Why cooking gas prices could soon go up

Kenyans might experience a shortage of cooking gas because....


The importation of cooking gas through the Kenya-Tanzania border has been banned by Kenya’s Ministry of Energy and Petroleum in a move sought to curb the rising illicit trade.

The ban, set to be implemented in a week’s time, has allayed fears of a looming shortage of cooking gas and a possible price surge in the country.

Petroleum PS Andrew Kamau said that the move is meant to do away with the various illegal cooking gas filling plants in the country that pose as a safety and security risks.

98 oil marketing companies have also been put on notice by the government for failing to comply with the law.

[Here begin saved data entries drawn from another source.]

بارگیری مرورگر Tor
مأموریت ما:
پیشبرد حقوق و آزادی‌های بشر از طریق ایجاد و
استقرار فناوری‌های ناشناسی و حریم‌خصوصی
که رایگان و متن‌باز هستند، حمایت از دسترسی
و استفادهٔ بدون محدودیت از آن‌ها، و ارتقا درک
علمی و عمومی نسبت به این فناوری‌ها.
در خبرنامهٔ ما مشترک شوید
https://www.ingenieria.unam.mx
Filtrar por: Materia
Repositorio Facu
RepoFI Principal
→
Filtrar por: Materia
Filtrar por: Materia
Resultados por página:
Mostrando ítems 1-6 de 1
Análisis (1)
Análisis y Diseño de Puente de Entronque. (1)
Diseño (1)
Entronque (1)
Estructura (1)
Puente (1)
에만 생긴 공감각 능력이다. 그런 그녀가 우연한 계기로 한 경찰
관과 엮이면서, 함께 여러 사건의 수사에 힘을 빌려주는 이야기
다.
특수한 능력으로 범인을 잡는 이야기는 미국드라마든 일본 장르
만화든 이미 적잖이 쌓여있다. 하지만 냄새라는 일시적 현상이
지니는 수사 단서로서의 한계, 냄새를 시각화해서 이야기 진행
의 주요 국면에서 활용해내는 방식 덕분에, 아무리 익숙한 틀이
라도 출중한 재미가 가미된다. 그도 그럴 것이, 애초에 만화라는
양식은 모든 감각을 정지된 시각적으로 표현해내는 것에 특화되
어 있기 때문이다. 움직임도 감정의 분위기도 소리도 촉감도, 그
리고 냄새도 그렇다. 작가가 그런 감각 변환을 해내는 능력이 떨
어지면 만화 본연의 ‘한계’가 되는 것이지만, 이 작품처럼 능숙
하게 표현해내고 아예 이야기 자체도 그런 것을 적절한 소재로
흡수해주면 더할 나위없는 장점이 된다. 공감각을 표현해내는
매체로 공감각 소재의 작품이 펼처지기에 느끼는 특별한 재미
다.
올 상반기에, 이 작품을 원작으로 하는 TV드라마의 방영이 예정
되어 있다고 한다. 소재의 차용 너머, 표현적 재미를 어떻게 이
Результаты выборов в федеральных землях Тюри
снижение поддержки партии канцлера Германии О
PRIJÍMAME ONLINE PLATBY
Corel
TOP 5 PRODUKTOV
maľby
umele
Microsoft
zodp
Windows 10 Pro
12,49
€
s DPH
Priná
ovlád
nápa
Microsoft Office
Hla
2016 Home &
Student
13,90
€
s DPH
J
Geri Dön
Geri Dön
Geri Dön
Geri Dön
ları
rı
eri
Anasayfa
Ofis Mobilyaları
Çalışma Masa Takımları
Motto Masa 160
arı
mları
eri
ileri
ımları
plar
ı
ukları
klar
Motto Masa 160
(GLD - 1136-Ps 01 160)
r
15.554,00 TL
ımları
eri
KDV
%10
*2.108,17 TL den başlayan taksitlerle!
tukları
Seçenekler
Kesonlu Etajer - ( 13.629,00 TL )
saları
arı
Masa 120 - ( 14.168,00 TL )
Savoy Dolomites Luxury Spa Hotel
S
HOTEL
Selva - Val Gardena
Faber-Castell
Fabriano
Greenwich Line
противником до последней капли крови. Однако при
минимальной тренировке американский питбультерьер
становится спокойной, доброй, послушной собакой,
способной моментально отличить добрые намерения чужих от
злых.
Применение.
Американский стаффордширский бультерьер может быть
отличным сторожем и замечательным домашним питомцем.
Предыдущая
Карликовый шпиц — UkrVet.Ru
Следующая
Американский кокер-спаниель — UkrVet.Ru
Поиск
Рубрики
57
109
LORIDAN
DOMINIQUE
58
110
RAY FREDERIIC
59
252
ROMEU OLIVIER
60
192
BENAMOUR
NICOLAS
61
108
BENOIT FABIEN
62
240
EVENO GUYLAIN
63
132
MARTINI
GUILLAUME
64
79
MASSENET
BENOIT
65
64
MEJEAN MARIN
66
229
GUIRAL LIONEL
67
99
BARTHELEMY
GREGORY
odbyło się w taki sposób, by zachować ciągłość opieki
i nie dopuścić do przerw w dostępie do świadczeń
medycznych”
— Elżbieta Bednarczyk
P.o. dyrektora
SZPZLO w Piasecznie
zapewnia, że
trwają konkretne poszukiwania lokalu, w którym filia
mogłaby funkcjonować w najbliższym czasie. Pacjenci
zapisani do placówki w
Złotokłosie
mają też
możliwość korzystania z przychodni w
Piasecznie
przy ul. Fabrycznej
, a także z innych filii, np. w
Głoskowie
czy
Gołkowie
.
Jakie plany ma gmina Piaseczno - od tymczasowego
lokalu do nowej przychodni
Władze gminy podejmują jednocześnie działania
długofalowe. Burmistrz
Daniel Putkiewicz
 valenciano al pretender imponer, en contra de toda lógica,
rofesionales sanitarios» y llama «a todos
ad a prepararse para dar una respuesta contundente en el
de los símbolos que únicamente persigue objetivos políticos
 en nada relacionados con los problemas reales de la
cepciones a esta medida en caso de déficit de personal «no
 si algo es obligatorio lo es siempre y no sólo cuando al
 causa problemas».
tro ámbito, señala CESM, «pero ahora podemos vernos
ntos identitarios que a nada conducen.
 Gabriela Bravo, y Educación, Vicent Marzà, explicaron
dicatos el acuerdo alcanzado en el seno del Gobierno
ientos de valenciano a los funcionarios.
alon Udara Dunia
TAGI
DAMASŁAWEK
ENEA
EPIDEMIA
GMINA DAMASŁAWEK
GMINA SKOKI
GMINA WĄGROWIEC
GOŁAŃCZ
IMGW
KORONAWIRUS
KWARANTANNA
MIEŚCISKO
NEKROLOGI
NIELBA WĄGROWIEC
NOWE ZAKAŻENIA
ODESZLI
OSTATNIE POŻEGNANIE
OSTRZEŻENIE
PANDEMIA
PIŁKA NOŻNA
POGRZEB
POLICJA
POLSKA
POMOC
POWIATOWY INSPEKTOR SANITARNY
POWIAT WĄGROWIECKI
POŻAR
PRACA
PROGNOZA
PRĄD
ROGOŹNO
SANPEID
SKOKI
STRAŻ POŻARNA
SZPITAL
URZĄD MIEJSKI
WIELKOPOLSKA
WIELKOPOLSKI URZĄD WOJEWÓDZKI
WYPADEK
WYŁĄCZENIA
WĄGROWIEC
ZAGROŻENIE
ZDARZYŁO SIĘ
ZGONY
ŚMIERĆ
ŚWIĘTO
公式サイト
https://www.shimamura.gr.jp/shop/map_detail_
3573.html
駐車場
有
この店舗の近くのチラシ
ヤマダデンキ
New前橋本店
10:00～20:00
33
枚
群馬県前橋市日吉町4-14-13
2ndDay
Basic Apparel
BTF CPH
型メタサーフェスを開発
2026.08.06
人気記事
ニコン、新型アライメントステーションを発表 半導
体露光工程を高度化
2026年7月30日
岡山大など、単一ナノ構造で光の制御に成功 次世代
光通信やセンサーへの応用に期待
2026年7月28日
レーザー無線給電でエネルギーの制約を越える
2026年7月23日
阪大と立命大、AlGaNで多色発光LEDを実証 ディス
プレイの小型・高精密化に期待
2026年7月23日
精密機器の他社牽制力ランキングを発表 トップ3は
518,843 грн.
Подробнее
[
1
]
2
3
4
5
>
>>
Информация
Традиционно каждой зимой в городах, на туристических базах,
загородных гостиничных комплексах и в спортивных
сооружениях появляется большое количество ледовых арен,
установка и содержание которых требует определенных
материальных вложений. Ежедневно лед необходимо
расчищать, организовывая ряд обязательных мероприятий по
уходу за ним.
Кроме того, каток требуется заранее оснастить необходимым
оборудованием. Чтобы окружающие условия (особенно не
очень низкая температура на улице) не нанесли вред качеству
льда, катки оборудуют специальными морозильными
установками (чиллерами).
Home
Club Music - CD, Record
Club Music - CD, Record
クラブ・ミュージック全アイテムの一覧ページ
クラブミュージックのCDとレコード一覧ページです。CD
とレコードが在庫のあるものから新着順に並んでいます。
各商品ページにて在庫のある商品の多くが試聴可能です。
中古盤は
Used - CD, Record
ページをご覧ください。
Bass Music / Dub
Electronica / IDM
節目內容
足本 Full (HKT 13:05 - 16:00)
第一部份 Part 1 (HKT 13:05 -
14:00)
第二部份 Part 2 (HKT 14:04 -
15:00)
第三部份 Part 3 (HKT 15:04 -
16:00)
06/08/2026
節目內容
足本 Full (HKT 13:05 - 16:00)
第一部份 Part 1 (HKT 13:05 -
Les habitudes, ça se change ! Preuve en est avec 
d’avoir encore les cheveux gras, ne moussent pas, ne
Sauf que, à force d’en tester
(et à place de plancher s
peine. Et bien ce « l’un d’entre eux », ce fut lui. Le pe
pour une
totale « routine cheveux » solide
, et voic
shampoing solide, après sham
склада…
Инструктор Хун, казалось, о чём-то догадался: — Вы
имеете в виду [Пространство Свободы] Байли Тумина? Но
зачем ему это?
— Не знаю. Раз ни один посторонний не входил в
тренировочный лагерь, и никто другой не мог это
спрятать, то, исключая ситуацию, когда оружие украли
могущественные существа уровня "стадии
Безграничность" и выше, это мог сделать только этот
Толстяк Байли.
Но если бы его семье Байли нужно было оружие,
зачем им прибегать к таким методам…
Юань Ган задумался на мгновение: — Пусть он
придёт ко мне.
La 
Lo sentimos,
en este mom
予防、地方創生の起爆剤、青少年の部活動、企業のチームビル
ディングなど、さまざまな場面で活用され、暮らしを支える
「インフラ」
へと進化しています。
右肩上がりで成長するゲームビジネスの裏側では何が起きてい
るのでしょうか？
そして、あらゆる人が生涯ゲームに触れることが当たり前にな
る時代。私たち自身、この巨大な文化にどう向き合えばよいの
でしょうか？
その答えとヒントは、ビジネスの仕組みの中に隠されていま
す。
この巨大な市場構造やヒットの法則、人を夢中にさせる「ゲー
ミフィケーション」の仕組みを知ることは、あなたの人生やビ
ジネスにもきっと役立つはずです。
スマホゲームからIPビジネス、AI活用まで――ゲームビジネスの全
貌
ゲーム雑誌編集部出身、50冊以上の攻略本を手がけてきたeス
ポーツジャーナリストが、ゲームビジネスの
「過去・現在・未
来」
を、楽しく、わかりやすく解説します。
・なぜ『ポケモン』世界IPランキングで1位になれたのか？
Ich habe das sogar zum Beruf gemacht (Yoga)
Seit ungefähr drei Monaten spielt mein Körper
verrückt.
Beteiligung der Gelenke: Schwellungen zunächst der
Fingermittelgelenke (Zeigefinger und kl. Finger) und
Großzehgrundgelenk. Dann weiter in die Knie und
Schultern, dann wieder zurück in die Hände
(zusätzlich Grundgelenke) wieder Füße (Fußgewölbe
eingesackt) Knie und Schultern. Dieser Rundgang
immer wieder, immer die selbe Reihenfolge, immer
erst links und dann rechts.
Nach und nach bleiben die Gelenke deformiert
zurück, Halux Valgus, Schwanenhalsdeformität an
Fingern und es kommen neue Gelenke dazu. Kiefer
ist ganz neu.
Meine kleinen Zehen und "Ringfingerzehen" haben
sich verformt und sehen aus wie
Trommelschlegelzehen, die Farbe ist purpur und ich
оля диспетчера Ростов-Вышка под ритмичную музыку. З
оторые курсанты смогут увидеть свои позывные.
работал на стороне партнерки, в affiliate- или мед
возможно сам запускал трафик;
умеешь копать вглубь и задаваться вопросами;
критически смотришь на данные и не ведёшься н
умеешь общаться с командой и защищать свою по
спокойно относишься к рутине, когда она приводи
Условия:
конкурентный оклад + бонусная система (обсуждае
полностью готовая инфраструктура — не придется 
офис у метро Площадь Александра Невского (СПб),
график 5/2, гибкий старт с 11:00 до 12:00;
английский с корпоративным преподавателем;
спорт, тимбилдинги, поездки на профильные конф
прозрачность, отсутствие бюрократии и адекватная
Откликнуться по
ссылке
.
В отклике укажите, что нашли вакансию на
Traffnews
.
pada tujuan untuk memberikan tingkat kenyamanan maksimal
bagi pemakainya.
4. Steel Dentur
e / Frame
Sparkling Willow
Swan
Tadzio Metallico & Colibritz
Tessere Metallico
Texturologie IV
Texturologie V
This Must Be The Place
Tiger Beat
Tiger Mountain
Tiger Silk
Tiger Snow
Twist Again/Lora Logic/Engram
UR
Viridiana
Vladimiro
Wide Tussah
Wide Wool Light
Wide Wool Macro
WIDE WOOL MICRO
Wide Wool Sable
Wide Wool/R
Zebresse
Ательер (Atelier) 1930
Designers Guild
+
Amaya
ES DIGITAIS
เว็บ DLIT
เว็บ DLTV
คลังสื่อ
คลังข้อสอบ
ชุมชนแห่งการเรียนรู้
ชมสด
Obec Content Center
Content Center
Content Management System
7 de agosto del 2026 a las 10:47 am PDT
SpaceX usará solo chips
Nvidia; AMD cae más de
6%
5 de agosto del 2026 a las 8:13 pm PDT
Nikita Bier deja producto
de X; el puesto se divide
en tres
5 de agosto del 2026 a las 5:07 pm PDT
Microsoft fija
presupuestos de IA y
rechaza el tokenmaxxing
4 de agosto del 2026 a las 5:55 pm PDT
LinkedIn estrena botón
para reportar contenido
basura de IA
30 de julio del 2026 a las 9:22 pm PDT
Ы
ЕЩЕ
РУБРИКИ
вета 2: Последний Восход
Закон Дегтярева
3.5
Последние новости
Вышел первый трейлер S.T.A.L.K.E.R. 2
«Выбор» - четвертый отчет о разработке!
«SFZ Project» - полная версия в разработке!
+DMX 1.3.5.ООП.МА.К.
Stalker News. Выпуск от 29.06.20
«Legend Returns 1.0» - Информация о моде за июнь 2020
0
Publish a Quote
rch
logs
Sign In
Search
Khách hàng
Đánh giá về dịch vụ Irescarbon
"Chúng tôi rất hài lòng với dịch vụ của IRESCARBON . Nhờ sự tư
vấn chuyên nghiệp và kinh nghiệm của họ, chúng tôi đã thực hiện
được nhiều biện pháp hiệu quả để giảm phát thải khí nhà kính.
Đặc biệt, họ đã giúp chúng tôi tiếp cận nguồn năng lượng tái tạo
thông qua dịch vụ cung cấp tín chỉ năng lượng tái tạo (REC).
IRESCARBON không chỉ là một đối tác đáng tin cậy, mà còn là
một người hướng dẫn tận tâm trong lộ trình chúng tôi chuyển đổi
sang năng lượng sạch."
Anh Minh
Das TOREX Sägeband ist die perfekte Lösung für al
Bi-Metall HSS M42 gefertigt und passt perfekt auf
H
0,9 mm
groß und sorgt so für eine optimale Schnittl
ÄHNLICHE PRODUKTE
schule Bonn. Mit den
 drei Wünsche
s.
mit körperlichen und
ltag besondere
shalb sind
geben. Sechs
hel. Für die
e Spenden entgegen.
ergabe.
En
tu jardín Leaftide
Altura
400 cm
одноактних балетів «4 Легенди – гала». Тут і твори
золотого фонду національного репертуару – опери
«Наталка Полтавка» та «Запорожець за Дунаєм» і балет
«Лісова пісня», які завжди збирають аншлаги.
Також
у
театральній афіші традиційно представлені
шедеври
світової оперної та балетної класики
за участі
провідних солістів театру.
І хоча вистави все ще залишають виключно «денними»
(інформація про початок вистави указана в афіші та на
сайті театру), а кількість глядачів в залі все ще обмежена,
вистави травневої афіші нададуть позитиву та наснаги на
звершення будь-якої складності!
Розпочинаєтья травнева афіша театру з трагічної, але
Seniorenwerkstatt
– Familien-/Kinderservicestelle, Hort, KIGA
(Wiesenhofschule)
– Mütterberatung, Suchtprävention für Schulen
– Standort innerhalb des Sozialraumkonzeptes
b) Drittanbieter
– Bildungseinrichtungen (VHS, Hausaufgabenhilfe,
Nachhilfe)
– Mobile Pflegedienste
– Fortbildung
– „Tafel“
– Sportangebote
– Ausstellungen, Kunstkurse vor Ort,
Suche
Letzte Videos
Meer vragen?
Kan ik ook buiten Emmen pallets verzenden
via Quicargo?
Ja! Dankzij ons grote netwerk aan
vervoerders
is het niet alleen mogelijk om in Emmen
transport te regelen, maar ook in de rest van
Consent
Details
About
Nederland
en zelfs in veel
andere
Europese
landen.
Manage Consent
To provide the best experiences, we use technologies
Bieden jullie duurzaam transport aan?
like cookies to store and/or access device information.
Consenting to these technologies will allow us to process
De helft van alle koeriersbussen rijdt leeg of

In a statement addressed to the Energy Regulatory Commissions and Kenya Bureau of Standards, Energy CS Charles Keter said that Mombasa is the only designated point of entry for Liquefied Petroleum Gas.

The PS also talked about the Petroleum Bill that is currently before Parliament which when passed to law will see stiffer penalties slapped on the offenders.

“Right now, the penalties are between Sh30, 000 and Sh40, 000 which anybody can pay. When we go to the new bill, the penalties are between Sh3 and Sh4 million with jail a term,” noted Kamau.

Kenya Pipeline Company (KPC) on the other hand has issued a stern warning to at least 87 firms that have failed to comply with the company’s transport and safety agreement.

The company, through its managing director Joe Sang’, said that the firms risk being locked out of business if they will not have complied by the end of June.